Game Informer Magazine shut down by GameStop after 33 years
The end of major video game magazines published from the US
📰 Game Informer magazine shut down and its staff was laid off
🛑 GameStop, its owner, gave no official reason for the closure
🦔 Started in 1991, its first issue featured a Sega Genesis-era Sonic
👴 The 33-year-old magazine was among the last out of the US
👀 You can still read Edge, PC Gamer, and Nintendo Force in print
I still have a lot of old video game magazines in my possession and until Friday, I could say most but not all of them have ceased publication. Now… all of them have closed.
Game Informer, the 33-year-old video game magazine that is among the last of its kind, has been shut down by its owner, GameStop. And, with that, the magazine’s entire staff was laid off without notice.
History of Game Informer
Chances are, if you ever got lured into signing up for GameStop’s Power Up Rewards membership, you probably got print issues of Game Informer (it’s the one thing that made GameStop’s annual fee worth it). The magazine actually began as a media arm of Minneapolis-based retailer FuncoLand in 1991 with a Sega-Genesis-era Sonic the Hedgehog on the cover of its first issue.
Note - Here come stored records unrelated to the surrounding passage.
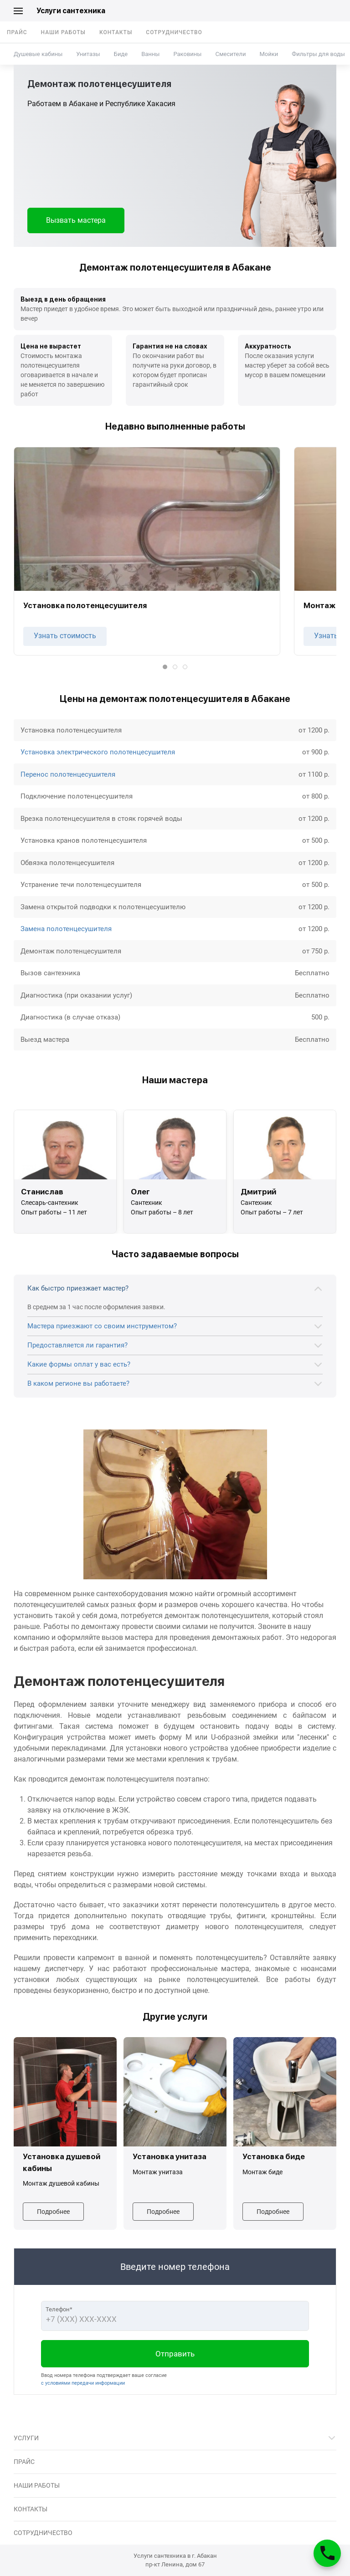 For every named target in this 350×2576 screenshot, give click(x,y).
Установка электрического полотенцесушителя (98, 752)
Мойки (268, 54)
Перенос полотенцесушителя (68, 774)
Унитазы (88, 54)
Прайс (17, 32)
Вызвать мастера (76, 220)
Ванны (150, 54)
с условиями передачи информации (83, 2383)
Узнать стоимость (65, 635)
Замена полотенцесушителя (66, 929)
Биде (121, 54)
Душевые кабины (38, 54)
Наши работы (63, 32)
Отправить (175, 2353)
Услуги (26, 2438)
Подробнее (53, 2211)
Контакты (115, 32)
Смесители (230, 54)
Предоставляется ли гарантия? (77, 1345)
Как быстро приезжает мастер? (78, 1288)
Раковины (187, 54)
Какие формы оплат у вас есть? (78, 1364)
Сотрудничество (174, 32)
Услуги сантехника (70, 10)
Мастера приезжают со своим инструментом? (102, 1326)
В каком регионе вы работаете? (78, 1383)
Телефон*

The magazine survived several mergers and acquisitions that saw FuncoLand, Electronics Boutique (EB Games), and Software Etc/Babbage’s roll into one company that would dominate retail for new and used video games: GameStop.
Rival magazines that have come and gone include Electronic Gaming Monthly (EGM), EGM2/Expert Gamer, GamePro, GameFan, Nintendo Power, Official Xbox Magazine, Official PlayStation Magazine, GMR, Next-Generation, and Ultra Game Players.
You can still get print issues of PC Gamer and Edge from my former employer, UK publisher Future PLC. The only US-based video game magazine I can find is Nintendo Fan, which is about 11 years old and rose from the ashes of Nintendo Power.
What remains of Game Informer
The Game Informer content is now offline with a short “the final boss level” message that doesn’t seem fitting for the magazine’s 33-year run. You can still access much of the content through the Wayback Machine.
On X, we get more insight into how close Game Informer was to having one more final issue from now-former Magazine Content Director Kyle Hillard, who said, “We were about 70% done with the next issue and it was going to have a GREAT cover.”
Regarding whether or not that almost-complete Game Informer issue would see the light of day, Hilliard simply commented: “Sadly, this is completely out of our hands. Every question we asked this morning was met with 🤷♀️.”
Throwback: Kyle Hillard wrote for my first video game website Gaming Target back in 2010 and 2011. Hillard, like the rest of the Game Informer team, is now looking for new work after a decade of writing for the last major video game out of the US.
Gone are the days when you could expect major video game hardware and software reveals as cover stories from a monthly magazine. Publishers have opted for showing game trailers at The Game Awards or simply publishing blog posts on their own websites – especially likes of from Sony. Its PS5 Pro this fall and rumored PSP 2 handheld in 2025 may get the same treatment, which allows for a tightly controlled message with no editorial input whatsoever. That, along with the layoffs, is the biggest gut punch of Game Informer’s closure.